*** Data for review ***

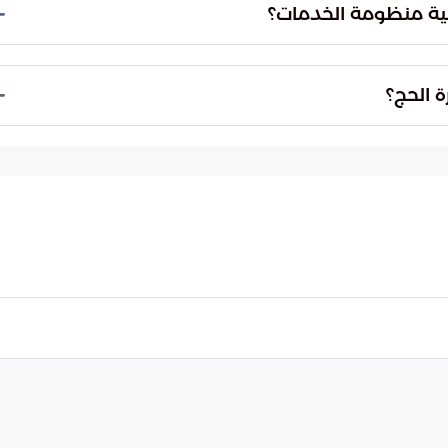
منية. يضمن ذلك تغطية أمنية شاملة لجميع أنحاء البلاد خلال
منية منظومة الخدمات؟
ولية المجتمعية حماية المرافق الخدمية من السلوكيات
لامة الزوار ويمنع التجاوزات التي قد تؤدي إلى إرباك
 الحج؟
ج وفق معايير دقيقة تضمن العدالة والسلامة لجميع
 تقديم نموذج مشرف يغلب مصلحة الجماعة على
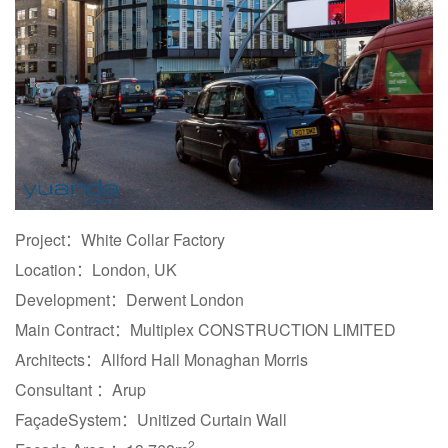
Project：White Collar Factory
Location：London, UK
Development：Derwent London
Main Contract：Multiplex CONSTRUCTION LIMITED
Architects：Allford Hall Monaghan Morris
Consultant ：Arup
FaçadeSystem：Unitized Curtain Wall
2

*** End of Data for review ***

Exercise description
Beginning with the line that contains "منية منظومة الخدمات؟", repeat every remaining line of the data exactly, the last line included, and omit pictures.

Response
منية منظومة الخدمات؟
ولية المجتمعية حماية المرافق الخدمية من السلوكيات
لامة الزوار ويمنع التجاوزات التي قد تؤدي إلى إرباك
 الحج؟
ج وفق معايير دقيقة تضمن العدالة والسلامة لجميع
 تقديم نموذج مشرف يغلب مصلحة الجماعة على
Project：White Collar Factory
Location：London, UK
Development：Derwent London
Main Contract：Multiplex CONSTRUCTION LIMITED
Architects：Allford Hall Monaghan Morris
Consultant ：Arup
FaçadeSystem：Unitized Curtain Wall
2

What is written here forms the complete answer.